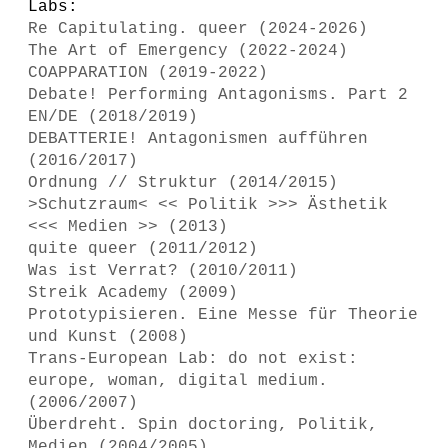
Labs:
Re Capitulating. queer (2024-2026)
The Art of Emergency (2022-2024)
COAPPARATION (2019-2022)
Debate! Performing Antagonisms. Part 2
EN/DE (2018/2019)
DEBATTERIE! Antagonismen aufführen
(2016/2017)
Ordnung // Struktur (2014/2015)
>Schutzraum< << Politik >>> Ästhetik
<<< Medien >> (2013)
quite queer (2011/2012)
Was ist Verrat? (2010/2011)
Streik Academy (2009)
Prototypisieren. Eine Messe für Theorie
und Kunst (2008)
Trans-European Lab: do not exist:
europe, woman, digital medium.
(2006/2007)
Überdreht. Spin doctoring, Politik,
Medien (2004/2005)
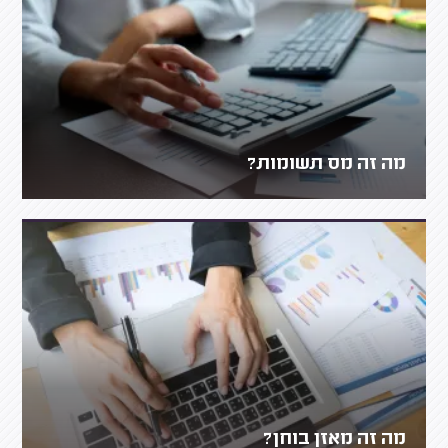
מה זה מס תשומות?
מה זה מאזן בוחן?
○ ○ ○ ○
* DIRECTIONS
Lines with "queer": return each one from the data above.

* EXPECTED OUTPUT
Re Capitulating. queer (2024-2026)
quite queer (2011/2012)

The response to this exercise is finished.